**WHAT YOU SHOULD DO:**
This task calls for every entry below to be repeated exactly, without the pictures.

[Page-level text extractions]
▬▬▬

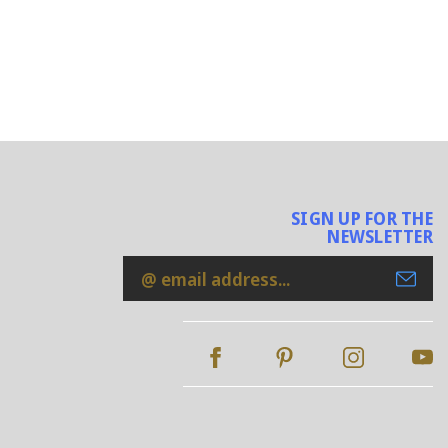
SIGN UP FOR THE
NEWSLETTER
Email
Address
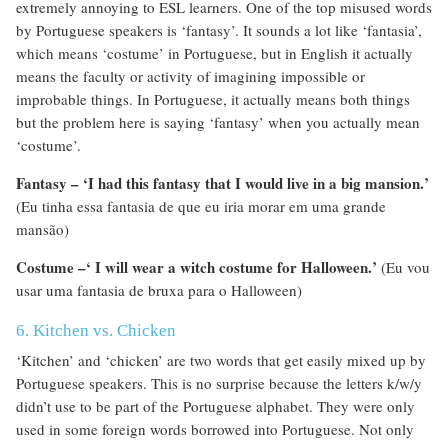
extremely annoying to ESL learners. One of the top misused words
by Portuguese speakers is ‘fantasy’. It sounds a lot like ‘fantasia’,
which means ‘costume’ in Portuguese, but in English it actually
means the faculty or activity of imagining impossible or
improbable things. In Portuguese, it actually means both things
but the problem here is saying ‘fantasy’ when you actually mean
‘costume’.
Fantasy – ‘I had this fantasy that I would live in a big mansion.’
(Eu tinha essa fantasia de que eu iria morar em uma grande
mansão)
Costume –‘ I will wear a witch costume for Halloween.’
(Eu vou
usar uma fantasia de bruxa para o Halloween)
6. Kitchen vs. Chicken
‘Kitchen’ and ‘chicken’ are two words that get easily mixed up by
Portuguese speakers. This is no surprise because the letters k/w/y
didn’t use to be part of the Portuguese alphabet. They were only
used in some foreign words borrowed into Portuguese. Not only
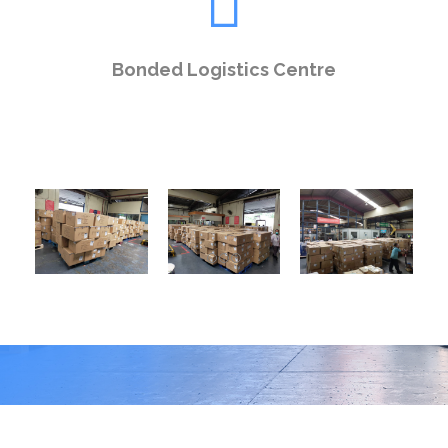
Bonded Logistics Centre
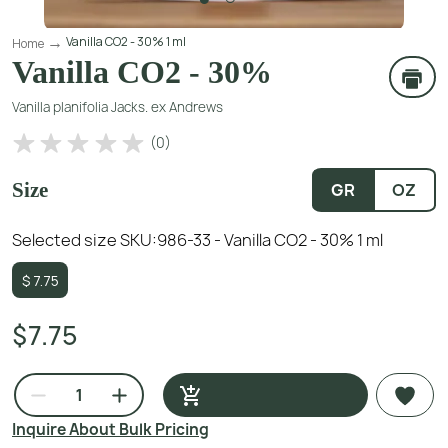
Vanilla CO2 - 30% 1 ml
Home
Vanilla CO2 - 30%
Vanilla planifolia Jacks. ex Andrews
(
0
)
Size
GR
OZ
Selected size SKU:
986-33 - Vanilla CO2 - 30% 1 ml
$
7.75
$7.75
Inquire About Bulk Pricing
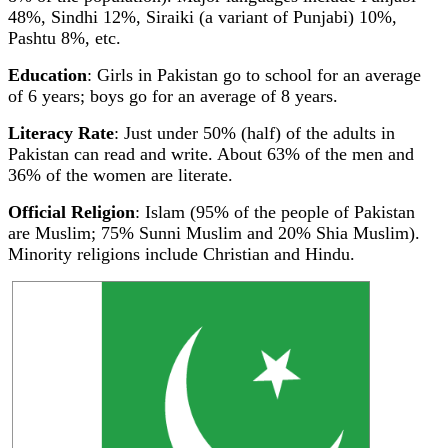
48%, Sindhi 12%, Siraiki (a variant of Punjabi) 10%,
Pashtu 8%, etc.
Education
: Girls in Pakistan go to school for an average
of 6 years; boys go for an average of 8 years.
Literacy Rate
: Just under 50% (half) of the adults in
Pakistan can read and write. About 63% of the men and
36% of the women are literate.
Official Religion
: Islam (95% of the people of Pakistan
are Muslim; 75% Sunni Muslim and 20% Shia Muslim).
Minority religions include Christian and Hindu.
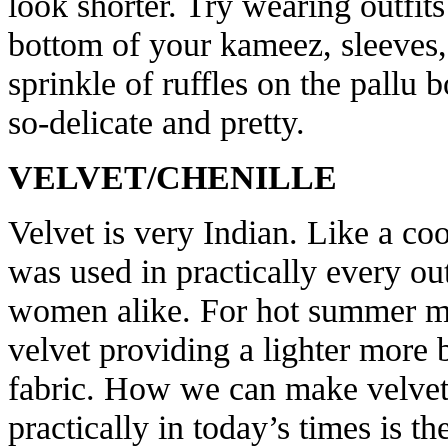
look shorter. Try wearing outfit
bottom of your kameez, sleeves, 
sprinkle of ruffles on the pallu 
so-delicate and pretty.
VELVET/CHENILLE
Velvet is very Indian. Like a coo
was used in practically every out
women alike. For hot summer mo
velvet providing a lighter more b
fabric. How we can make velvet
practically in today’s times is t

▬▬▬

**TASK OUTPUT:**
SIGN UP FOR THE
NEWSLETTER
Email
Address
extremely annoying to ESL learners. One of the top misused words
by Portuguese speakers is ‘fantasy’. It sounds a lot like ‘fantasia’,
which means ‘costume’ in Portuguese, but in English it actually
means the faculty or activity of imagining impossible or
improbable things. In Portuguese, it actually means both things
but the problem here is saying ‘fantasy’ when you actually mean
‘costume’.
Fantasy – ‘I had this fantasy that I would live in a big mansion.’
(Eu tinha essa fantasia de que eu iria morar em uma grande
mansão)
Costume –‘ I will wear a witch costume for Halloween.’
(Eu vou
usar uma fantasia de bruxa para o Halloween)
6. Kitchen vs. Chicken
‘Kitchen’ and ‘chicken’ are two words that get easily mixed up by
Portuguese speakers. This is no surprise because the letters k/w/y
didn’t use to be part of the Portuguese alphabet. They were only
used in some foreign words borrowed into Portuguese. Not only
Bonded Logistics Centre
Vanilla CO2 - 30% 1 ml
Home
Vanilla CO2 - 30%
Vanilla planifolia Jacks. ex Andrews
(
0
)
Size
GR
OZ
Selected size SKU:
986-33 - Vanilla CO2 - 30% 1 ml
$
7.75
$7.75
Inquire About Bulk Pricing
48%, Sindhi 12%, Siraiki (a variant of Punjabi) 10%,
Pashtu 8%, etc.
Education
: Girls in Pakistan go to school for an average
of 6 years; boys go for an average of 8 years.
Literacy Rate
: Just under 50% (half) of the adults in
Pakistan can read and write. About 63% of the men and
36% of the women are literate.
Official Religion
: Islam (95% of the people of Pakistan
are Muslim; 75% Sunni Muslim and 20% Shia Muslim).
Minority religions include Christian and Hindu.
look shorter. Try wearing outfit
bottom of your kameez, sleeves, 
sprinkle of ruffles on the pallu 
so-delicate and pretty.
VELVET/CHENILLE
Velvet is very Indian. Like a coo
was used in practically every out
women alike. For hot summer mo
velvet providing a lighter more b
fabric. How we can make velvet
practically in today’s times is t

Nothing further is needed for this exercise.